The Führer announced formally that he considered at an end two treaties: 1) the Anglo-German Naval Treaty of 1935, whereby Germany agreed to limit her navy to 35% of Britain's; 2) the ten-year German-Polish non-aggression treaty signed in 1934. The Führer's reason: Great Britain was "encircling" Germany with alliances (including one with Poland).
No one in the British Admiralty is likely to grow grey-haired over the immediate possibility of Adolf Hitler's small Navy overtaking the over-sized British Navy. The denunciation of the Polish Treaty, however, was far more serious. Herr Hitler disclosed that he had "proposed" to Poland that the Free City of Danzig, now under the League of Nations and the Polish customs union, be returned as a free state to the Reich and that Poland cede Germany a road and a railway right-of-way through the Polish Corridor. In return, Germany promised to recognize Polish economic rights in Danzig, assure Poland a free harbor in Danzig, conclude a new non-aggression treaty to last 25 yearswhich, Herr Hitler assured his deputies, would "extend far beyond the duration of my own life." Poland's answer was to reject the proposals, mobilize her Army, renew her old alliance with France, make a new one with Britain. By likening Poland to the Czecho-Slovakia of a year ago (a hotbed of anti-German oppressions, he said) Herr Hitler gave clear warning that he may try to deal with the recalcitrant Poles as he dealt with the Czechs.
History.
Smart Speaker Hitler twisted history to suit his argument:
> "The present Greater German Reich contains no territory which was not, from the earliest times, a part of this Reich, which was not bound up with it or subject to its sovereignty."

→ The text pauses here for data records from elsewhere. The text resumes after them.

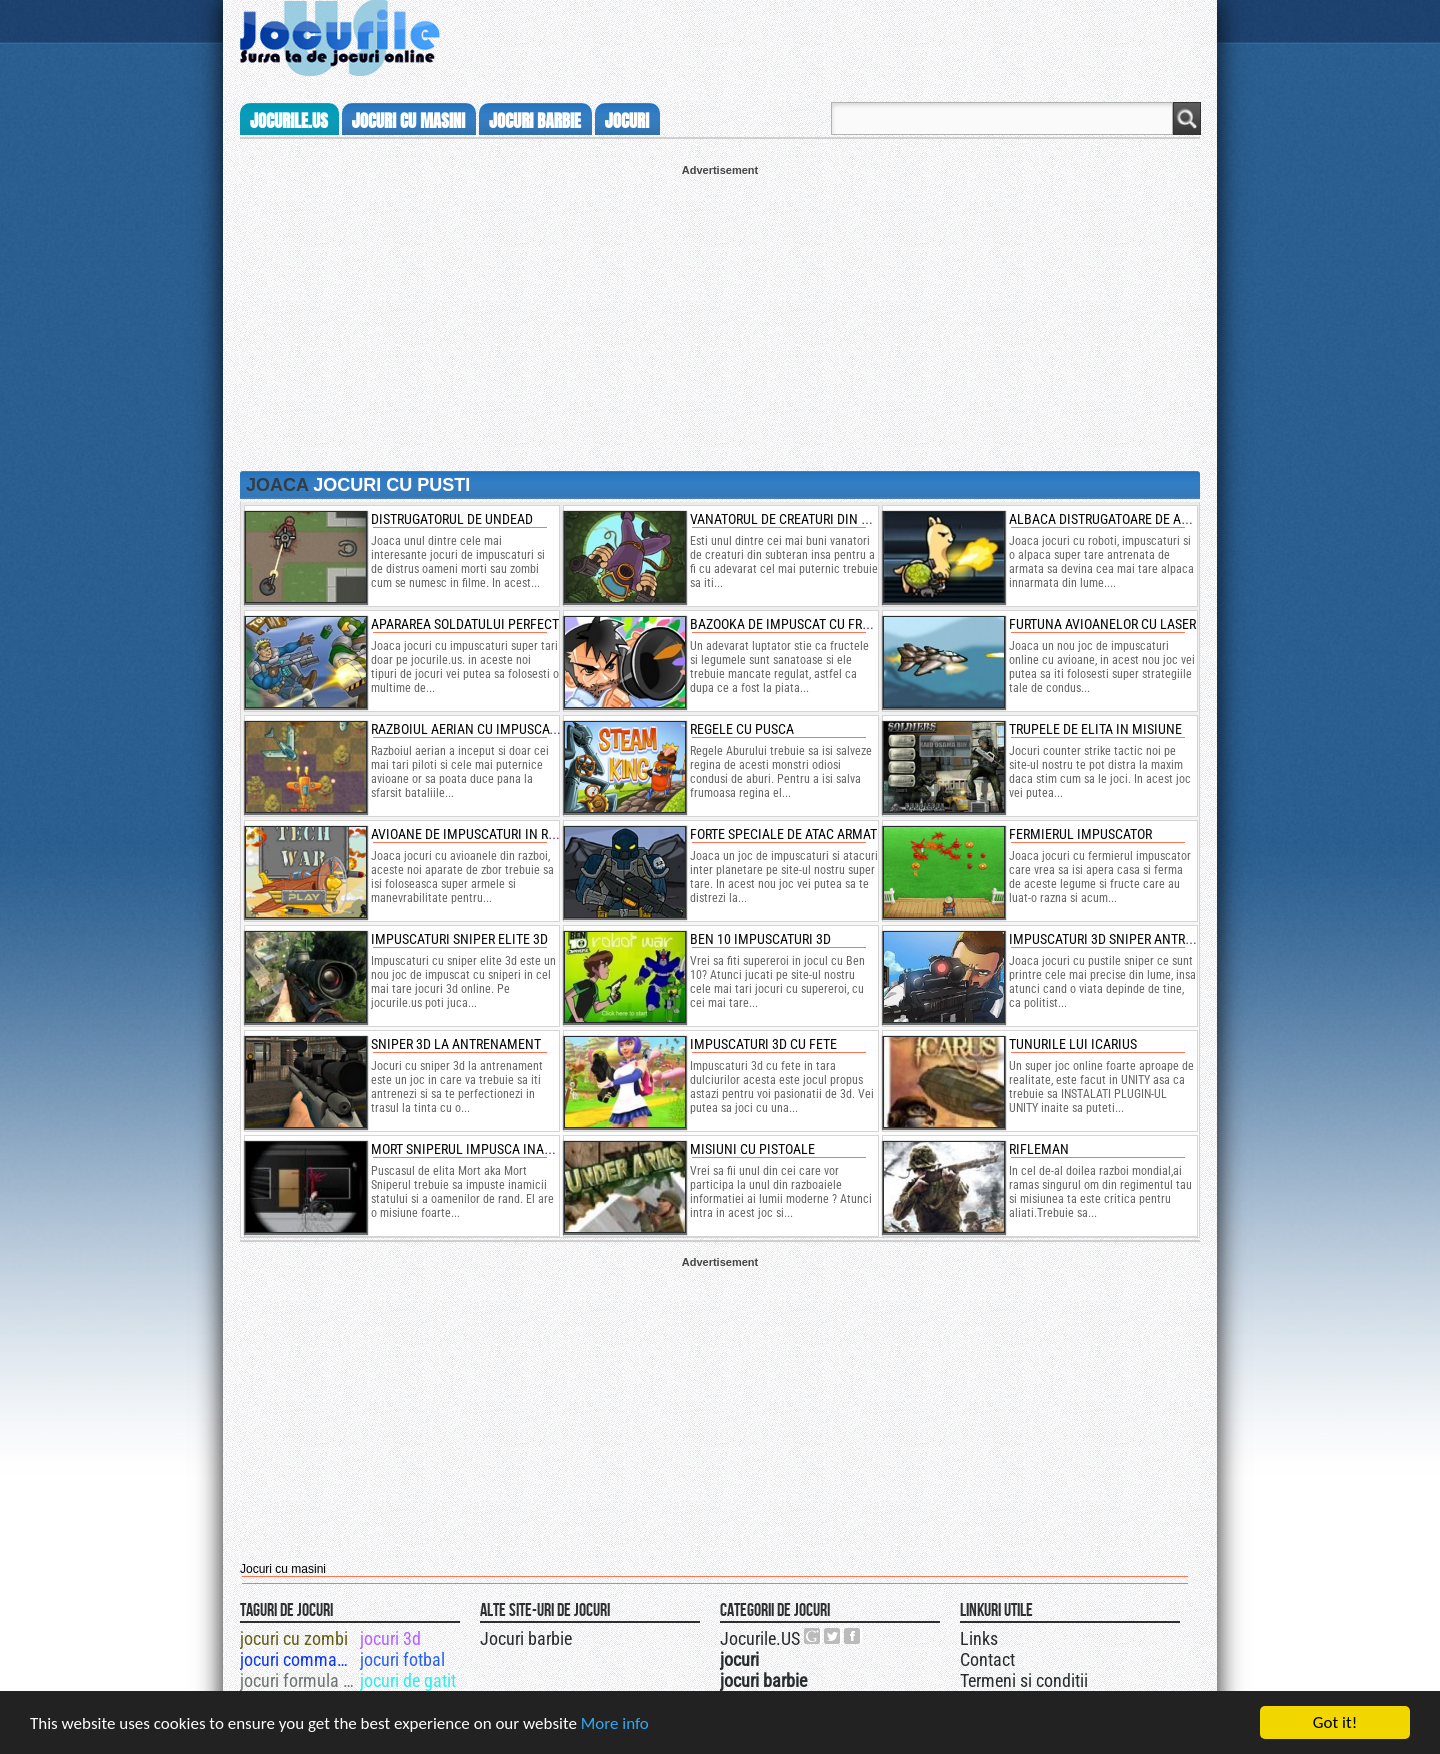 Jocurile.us (289, 121)
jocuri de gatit (408, 1680)
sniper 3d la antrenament (456, 1044)
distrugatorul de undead (452, 519)
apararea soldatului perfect (465, 624)
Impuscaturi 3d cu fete (763, 1044)
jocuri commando (298, 1659)
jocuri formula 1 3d (298, 1680)
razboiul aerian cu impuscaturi (473, 729)
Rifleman (1039, 1149)
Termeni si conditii (1024, 1680)
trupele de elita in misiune (1095, 729)
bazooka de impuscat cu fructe (791, 624)
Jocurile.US (760, 1638)
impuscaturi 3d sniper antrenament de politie (1159, 939)
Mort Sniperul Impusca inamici (471, 1149)
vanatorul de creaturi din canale (799, 519)
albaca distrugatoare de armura (1115, 519)
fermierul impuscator (1080, 834)
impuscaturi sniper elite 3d (459, 939)
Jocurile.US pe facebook (853, 1636)
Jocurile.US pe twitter (833, 1636)
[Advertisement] (720, 316)
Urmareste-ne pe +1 (813, 1636)
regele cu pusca (742, 729)
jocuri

> "I have given binding declarations to a large number of States. None of these States can complain that even a trace of a demand contrary thereto has ever been made to them by Germany."
>"My own attitude toward the Czech people was never anything else than that of guardian of the unilateral national and Reich interest, combined with respect for the Czech people."
God & Hitler. The messianic dictator laid a strong claim to divine chaperonage:
> "Providence caused me to find the way to free our people from its deepest misery without any shedding of blood, and to lead it upward once more."
> "I should have sinned against my call by Providence had I failed in my endeavor to lead my native country and my German people of the Ostmark (Austria) back to the Reich."